*Task requirements*
Pictures excluded, return the lines below from the first through the line holding "tellus malesuada, malesuada".

^^^^^^^^

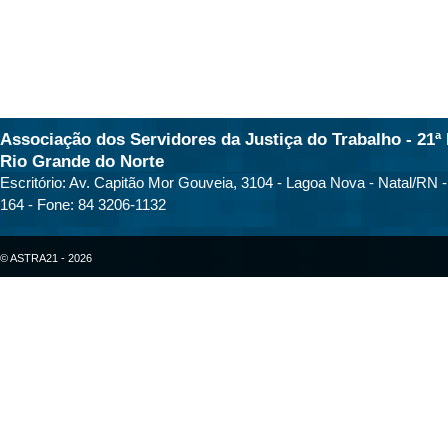
Associação dos Servidores da Justiça do Trabalho - 21ª 
Rio Grande do Norte
Escritório: Av. Capitão Mor Gouveia, 3104 - Lagoa Nova - Natal/RN 
164 - Fone: 84 3206-1132
© ASTRA21 - 2026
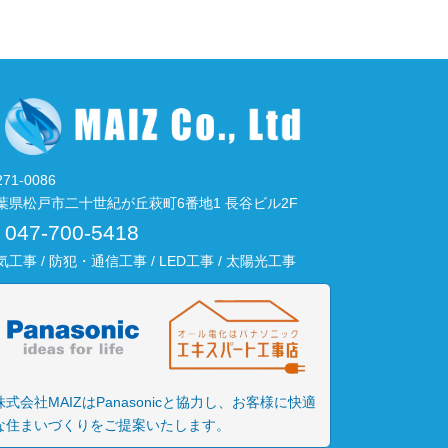
71-0086
葉県松戸市二十世紀が丘萩町6番地1 長谷ビル2F
047-700-5418
気工事 / 防犯・通信工事 / LED工事 / 太陽光工事
株式会社MAIZはPanasonicと協力し、お客様に快適
な住まいづくりをご提案いたします。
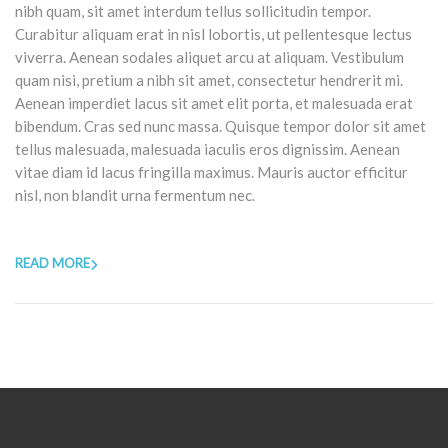
nibh quam, sit amet interdum tellus sollicitudin tempor.
Curabitur aliquam erat in nisl lobortis, ut pellentesque lectus
viverra. Aenean sodales aliquet arcu at aliquam. Vestibulum
quam nisi, pretium a nibh sit amet, consectetur hendrerit mi.
Aenean imperdiet lacus sit amet elit porta, et malesuada erat
bibendum. Cras sed nunc massa. Quisque tempor dolor sit amet
tellus malesuada, malesuada iaculis eros dignissim. Aenean
vitae diam id lacus fringilla maximus. Mauris auctor efficitur
nisl, non blandit urna fermentum nec.
READ MORE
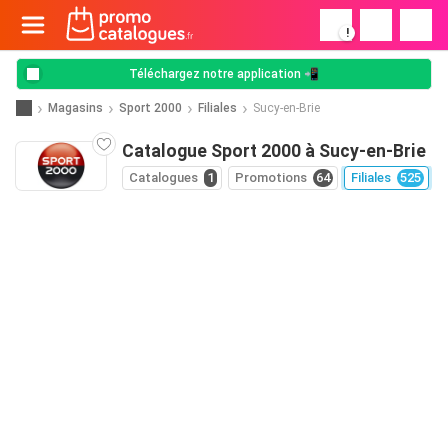
!
Téléchargez notre application 📲
Magasins
Sport 2000
Filiales
Sucy-en-Brie
Catalogue Sport 2000 à Sucy-en-Brie
Catalogues
1
Promotions
64
Filiales
525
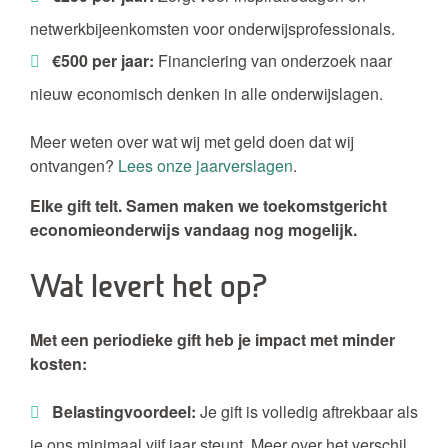
netwerkbijeenkomsten voor onderwijsprofessionals.
€500 per jaar:
Financiering van onderzoek naar
nieuw economisch denken in alle onderwijslagen.
Meer weten over wat wij met geld doen dat wij
ontvangen?
Lees onze jaarverslagen
.
Elke gift telt. Samen maken we toekomstgericht
economieonderwijs vandaag nog mogelijk.
Wat levert het op?
Met een periodieke gift heb je impact met minder
kosten:
Belastingvoordeel:
Je gift is volledig aftrekbaar als
je ons minimaal vijf jaar steunt. Meer over het verschil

^^^^^^^^

*Written solution*
Associação dos Servidores da Justiça do Trabalho - 21ª 
Rio Grande do Norte
Escritório: Av. Capitão Mor Gouveia, 3104 - Lagoa Nova - Natal/RN 
164 - Fone: 84 3206-1132
© ASTRA21 - 2026
71-0086
葉県松戸市二十世紀が丘萩町6番地1 長谷ビル2F
047-700-5418
気工事 / 防犯・通信工事 / LED工事 / 太陽光工事
株式会社MAIZはPanasonicと協力し、お客様に快適
な住まいづくりをご提案いたします。
nibh quam, sit amet interdum tellus sollicitudin tempor.
Curabitur aliquam erat in nisl lobortis, ut pellentesque lectus
viverra. Aenean sodales aliquet arcu at aliquam. Vestibulum
quam nisi, pretium a nibh sit amet, consectetur hendrerit mi.
Aenean imperdiet lacus sit amet elit porta, et malesuada erat
bibendum. Cras sed nunc massa. Quisque tempor dolor sit amet
tellus malesuada, malesuada iaculis eros dignissim. Aenean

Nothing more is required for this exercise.